Southern Gothic: antebellum ecclesiology in Alabama, Louisiana, and Mississippi
Item statusRestricted Access
Embargo end date31/12/2100
McNair, Michael Stephen
The primary focus of the thesis is to examine and explain the architectural, religious, and anthropological occurrences that influenced the implementation of ecclesiology in Alabama, Mississippi, and Louisiana in the period prior to the American Civil War in 1861. Architectural, religious, and cultural developments in the region have been considered within the context of Romanticism, Cotton Capitalism, provincial architectural taste and climatic conditions, socioeconomic placement of the gentry planter class, and the liturgical developments within the Episcopal Church.
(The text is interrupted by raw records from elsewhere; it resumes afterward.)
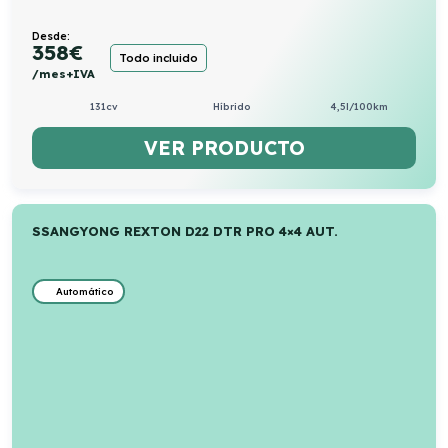
Desde:
358
€
Todo incluido
/mes+IVA
131cv
Híbrido
4,5l/100km
VER PRODUCTO
SSANGYONG REXTON D22 DTR PRO 4×4 AUT.
Automático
The Episcopal Church was the only denomination interested in the development of the Gothic Revival and the High Church influences in the largely evangelical region creates a question of purpose. Aside from liturgical requirements, issues of taste and refinement are associated with the Gothic form and are therefore associated with the educated and wealthy Episcopal congregants. This thesis examines the information beyond any existing literature and explains how and why a variation of ecclesiology was implemented in certain Episcopal parishes in the Gulf South. The methodology for creating an argument for antebellum ecclesiology concentrates on primary sources and fieldwork. The first hand accounts of both natives and travellers in the region, the reports from the clergy, and the writings from the Episcopal planter class, all infuse to create a clear understanding of the development of the Gothic Revival and the purpose, both religiously and socially, of the style. The influence of the Oxford Movement and the English ecclesiologists is also considered when evaluating the transatlantic relationship between the American Church and Southern Anglophiles in relation to the Church of England. The theological and humanistic understanding of mankind within the confines of a slave-based economy also influenced the decision of the planter class to gravitate towards the Episcopal Church and establish an architectural presence unique to their social and economic level. Ecclesiology embodied the refinement and social position of the Episcopal Church, creating a visible and psychical manifestation of High Church principles suited for the gentry slaveholding class. By examining the architectural models of the early Episcopal Church in the Gulf South, this data establishes a pattern of the Church supporting the Gothic Revival and, in some circumstances, following the principles of ecclesiology.